-- Source records --
━━━━━━

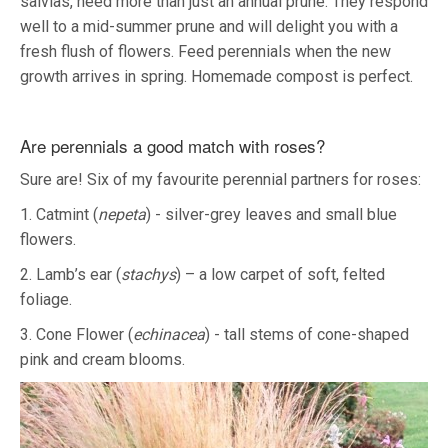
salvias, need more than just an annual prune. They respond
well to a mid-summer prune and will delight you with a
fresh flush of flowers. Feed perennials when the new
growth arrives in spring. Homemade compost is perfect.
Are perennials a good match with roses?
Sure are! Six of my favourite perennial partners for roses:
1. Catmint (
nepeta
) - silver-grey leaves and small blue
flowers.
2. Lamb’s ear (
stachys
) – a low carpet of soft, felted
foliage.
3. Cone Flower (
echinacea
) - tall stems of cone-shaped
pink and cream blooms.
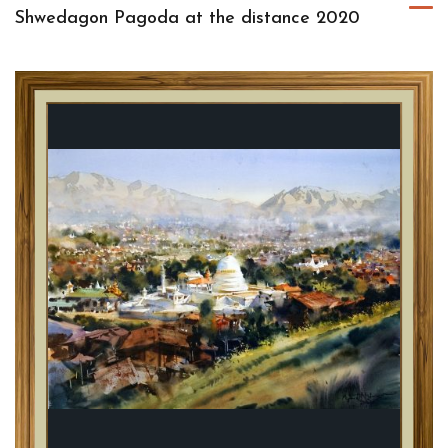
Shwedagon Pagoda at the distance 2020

━━━━━━

-- Aim of the exercise --
The pictures should be dropped, and every line above should be set down again exactly.

-- Task response --
salvias, need more than just an annual prune. They respond
well to a mid-summer prune and will delight you with a
fresh flush of flowers. Feed perennials when the new
growth arrives in spring. Homemade compost is perfect.
Are perennials a good match with roses?
Sure are! Six of my favourite perennial partners for roses:
1. Catmint (
nepeta
) - silver-grey leaves and small blue
flowers.
2. Lamb’s ear (
stachys
) – a low carpet of soft, felted
foliage.
3. Cone Flower (
echinacea
) - tall stems of cone-shaped
pink and cream blooms.
Shwedagon Pagoda at the distance 2020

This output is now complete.